● PROBLEM STATEMENT:
Please copy each line of the records below that includes the word "paredes".

● THE RECORDS:
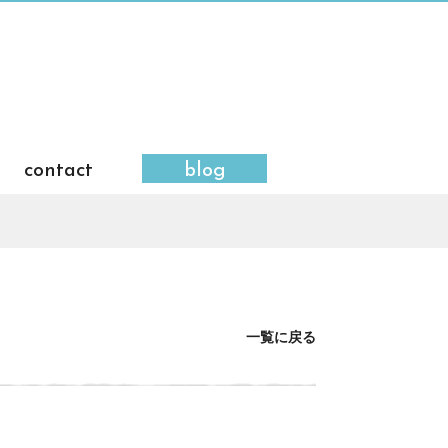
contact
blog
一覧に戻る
==
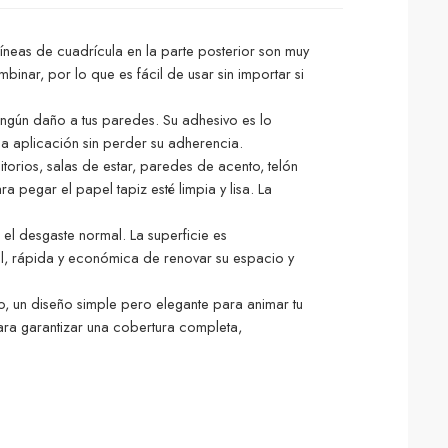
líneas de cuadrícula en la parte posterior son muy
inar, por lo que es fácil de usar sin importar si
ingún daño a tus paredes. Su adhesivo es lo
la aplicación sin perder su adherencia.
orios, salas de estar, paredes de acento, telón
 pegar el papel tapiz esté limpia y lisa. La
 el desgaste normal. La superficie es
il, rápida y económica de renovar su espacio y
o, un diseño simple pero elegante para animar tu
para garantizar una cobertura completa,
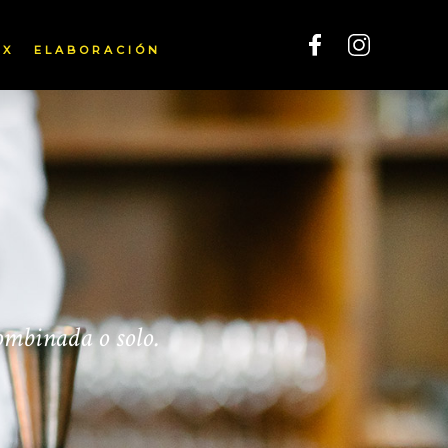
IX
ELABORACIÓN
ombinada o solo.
--
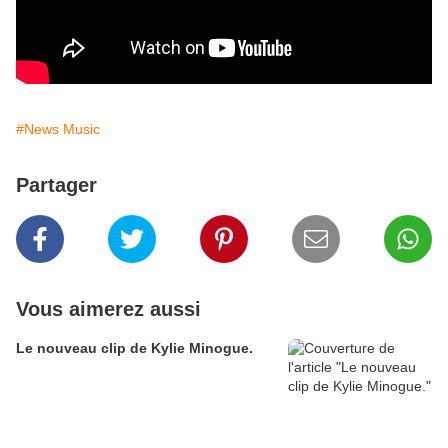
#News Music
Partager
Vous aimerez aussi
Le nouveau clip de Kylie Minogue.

● RESULT:
ingún daño a tus paredes. Su adhesivo es lo
orios, salas de estar, paredes de acento, telón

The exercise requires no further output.